Eliphalet was entirely proficient in the art of love-making. It was part of his equipment as an actor. He knew the moment to fold to his bosom the form of an adored one, and how to brush the hair back from her forehead with just sufficient pressure to elevate the chin to the ideal angle for imprinting a kiss. He knew how to drop his voice to a quality of whispering and passionate vibration. All of these services he most faithfully rendered, with one or two minor improvements suggested by a productive mind. Repetition, however, if pursued beyond a given margin, is apt to weary the soul, and after a while Blanche began to yearn for variety, and to doubt if he were indeed the ideal lover. Certain misgivings also arose in his own mind. At first he was enveloped in the wonder of love new-born, but as time went on he was able to detect certain faults in the poetic composition of his destined bride. For instance, she did not respond very rapidly to the Shakespearian atmosphere he diligently sought to produce by passionately-delivered quotations from Romeo and Juliet. She showed a marked lack of interest in the story of Abélard and Héloise, and a greater enthusiasm at the prospect of a donkey-ride on the New Brighton sands than a lovers’ wander in leafy solitudes. She became sick of holding hands, and more than once told him stories the humour of which would have been better suited to the court of Bluff King Hal.
To a sensitive mind these passages of wit were distasteful, but nevertheless Eliphalet Cardomay remained in love with praiseworthy constancy. He built palaces, masoned and mortared of their united talents, and spoke of the future that should be theirs—a future which would be spoken of in retrospect by posterity. With love and guidance he convinced himself that Blanche would in time come to a fuller understanding of the vast responsibility they jointly held for the furtherance of art. He pictured her as blossoming into a great emotional actress, and to that end tried to dissuade her from over-hilarity in public places, and to attach less importance to such trivial pleasures as ice-creams consumed in small Italian cafés. He spoke of the glory of mutual understanding, reciprocity, and many other long-worded matters, tedious to a person of light-hearted habit.

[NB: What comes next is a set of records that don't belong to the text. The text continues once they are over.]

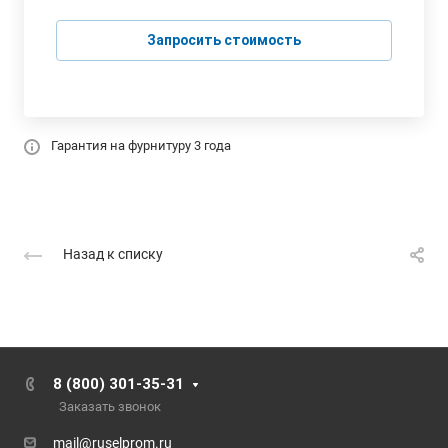
Запросить стоимость
Гарантия на фурнитуру 3 года
Назад к списку
8 (800) 301-35-31
Заказать звонок
mail@ruselprom.ru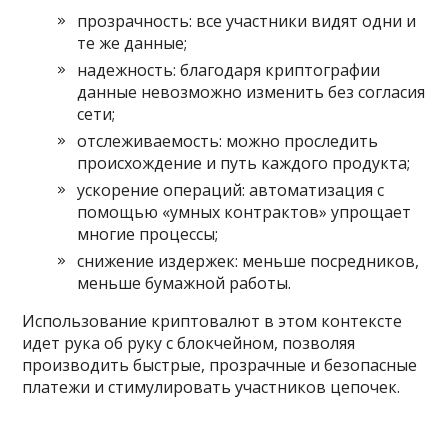
прозрачность: все участники видят одни и
те же данные;
надежность: благодаря криптографии
данные невозможно изменить без согласия
сети;
отслеживаемость: можно проследить
происхождение и путь каждого продукта;
ускорение операций: автоматизация с
помощью «умных контрактов» упрощает
многие процессы;
снижение издержек: меньше посредников,
меньше бумажной работы.
Использование криптовалют в этом контексте
идет рука об руку с блокчейном, позволяя
производить быстрые, прозрачные и безопасные
платежи и стимулировать участников цепочек.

For her part, Blanche was heartily disappointed that none of the alleged characteristics displayed in the affair of the titled lady had been revealed to her. His behaviour had been of a scrupulous purity, and high-standing little short of ridiculous. It has been said that Blanche was a Bohemian, which implies a taste for the savoury diet. She enjoyed risky friendships—she liked to see the eyes of her lover catch fire and to quell the fire by some cold drench of inconsequent nonsense. That was caviare! There was a relish in such intimacy—but with Eliphalet, and his erotic quotations, there was none. Wherefore, partly to stimulate more vivid emotions, and partly for her own entertainment, she adopted other methods, and in Mr. Harrington May and his natural villainies she found the desired means.
May was a heavily-built man with a hearty laugh and a bullying manner. He bullied his juniors and his lovers alike, and by so doing achieved something of a reputation for manhood. His principle in life was to take his fun where he found it, so, accordingly, when Blanche yearned towards him, he threw an arm around her with a strong man’s zeal.

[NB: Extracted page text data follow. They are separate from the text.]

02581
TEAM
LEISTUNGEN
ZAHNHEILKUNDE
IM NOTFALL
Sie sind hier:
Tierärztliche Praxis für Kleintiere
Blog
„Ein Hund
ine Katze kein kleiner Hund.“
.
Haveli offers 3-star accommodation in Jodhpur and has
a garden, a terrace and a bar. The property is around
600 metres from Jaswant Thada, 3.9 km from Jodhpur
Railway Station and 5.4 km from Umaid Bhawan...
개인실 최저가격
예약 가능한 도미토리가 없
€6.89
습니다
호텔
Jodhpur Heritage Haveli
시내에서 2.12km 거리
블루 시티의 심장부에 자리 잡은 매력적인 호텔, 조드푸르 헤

“Can’t see what you found to amuse you in that young spring poet,” he observed, after the first elaborately-resisted embrace had been achieved.

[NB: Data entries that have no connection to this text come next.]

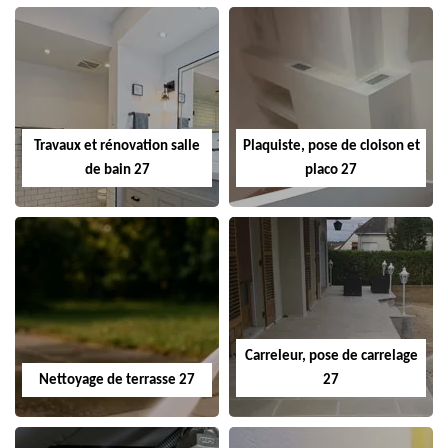
Travaux et rénovation salle
Plaquiste, pose de cloison et
de bain 27
placo 27
Carreleur, pose de carrelage
Nettoyage de terrasse 27
27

“Anyway,” returned Blanche, who was a firm believer in tantalising methods, “he scored off you all right.”
Harrington May did not deny the charge, but “I’m scoring off him pretty heavily at the moment,” he said.
When, that night, Eliphalet suggested to Blanche they should take sandwiches and aerated waters and have a picnic in the pleasaunces of Jesmond Dene the following day, she shook her head and declined.
“But my dearest, there will be no rehearsal, and you and I could——”
“I’ve something else to do, I tell you.”